125 views Asked by At

I am trying to integrate stable_baselines3 in dagshub and MlFlow. I am new to MLOPS

Here is a sample code that is easy to run:

import mlflow
import gym
from gym import spaces
import numpy as np
from stable_baselines3 import PPO
import os

os.environ['MLFLOW_TRACKING_USERNAME'] = "correct_dagshub_username"
os.environ['MLFLOW_TRACKING_PASSWORD'] = "correct_dagshub_token"
os.environ['MLFLOW_TRACKING_URI'] = "correct_URL")

# Create a simple custom gym environment
class SimpleEnv(gym.Env):
    def __init__(self):
        super(SimpleEnv, self).__init__()
        self.action_space = spaces.Discrete(3)
        self.observation_space = spaces.Box(low=-np.inf, high=np.inf, shape=(4,))

    def step(self, action):
        return np.array([0, 0, 0, 0]), 0, False, {}

    def reset(self):
        return np.array([0, 0, 0, 0])



# Create and train the model
env = SimpleEnv()
model = PPO("MlpPolicy", env, verbose=1)
model.learn(total_timesteps=1000)

# Save the model using MLflow
mlflow.log_artifact("model.zip")

# Load the model from MLflow using the captured run_id
run_id = mlflow.active_run().info.run_id
loaded_model = mlflow.pyfunc.load_model(f"runs:/{run_id}/model")

The problem is that I always get this error:

---------------------------------------------------------------------------
MlflowException                           Traceback (most recent call last)
Cell In[13], line 11
      6 # Now the model is saved to MLflow with the corresponding run_id
      7 
      8 # Step 5: Load the model from MLflow
      9 run_id = mlflow.active_run().info.run_id
---> 11 loaded_model = mlflow.pytorch.load_model(f"runs:/{run_id}/model")

File ~\anaconda3\envs\metatrader\lib\site-packages\mlflow\pytorch\__init__.py:698, in load_model(model_uri, dst_path, **kwargs)
    637 """
    638 Load a PyTorch model from a local file or a run.
    639 
   (...)
    694     predict X: 30.0, y_pred: 60.48
    695 """
    696 import torch
--> 698 local_model_path = _download_artifact_from_uri(artifact_uri=model_uri, output_path=dst_path)
    699 pytorch_conf = _get_flavor_configuration(model_path=local_model_path, flavor_name=FLAVOR_NAME)
    700 _add_code_from_conf_to_system_path(local_model_path, pytorch_conf)

File ~\anaconda3\envs\metatrader\lib\site-packages\mlflow\tracking\artifact_utils.py:100, in _download_artifact_from_uri(artifact_uri, output_path)
     94 """
     95 :param artifact_uri: The *absolute* URI of the artifact to download.
     96 :param output_path: The local filesystem path to which to download the artifact.
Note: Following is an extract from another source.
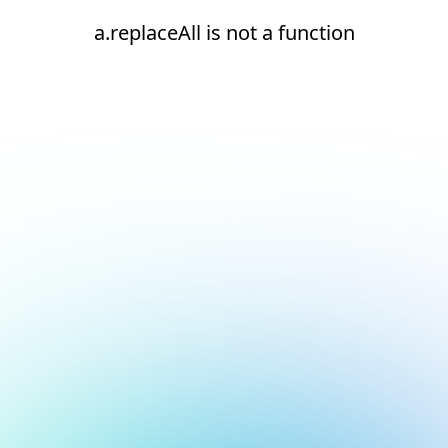
a.replaceAll is not a function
If unspecified,
     97                     a local output path will be created.
     98 """
     99 root_uri, artifact_path = _get_root_uri_and_artifact_path(artifact_uri)
--> 100 return get_artifact_repository(artifact_uri=root_uri).download_artifacts(
    101     artifact_path=artifact_path, dst_path=output_path
    102 )

File ~\anaconda3\envs\metatrader\lib\site-packages\mlflow\store\artifact\runs_artifact_repo.py:125, in RunsArtifactRepository.download_artifacts(self, artifact_path, dst_path)
    110 def download_artifacts(self, artifact_path, dst_path=None):
    111     """
    112     Download an artifact file or directory to a local directory if applicable, and return a
    113     local path for it.
   (...)
    123     :return: Absolute path of the local filesystem location containing the desired artifacts.
    124     """
--> 125     return self.repo.download_artifacts(artifact_path, dst_path)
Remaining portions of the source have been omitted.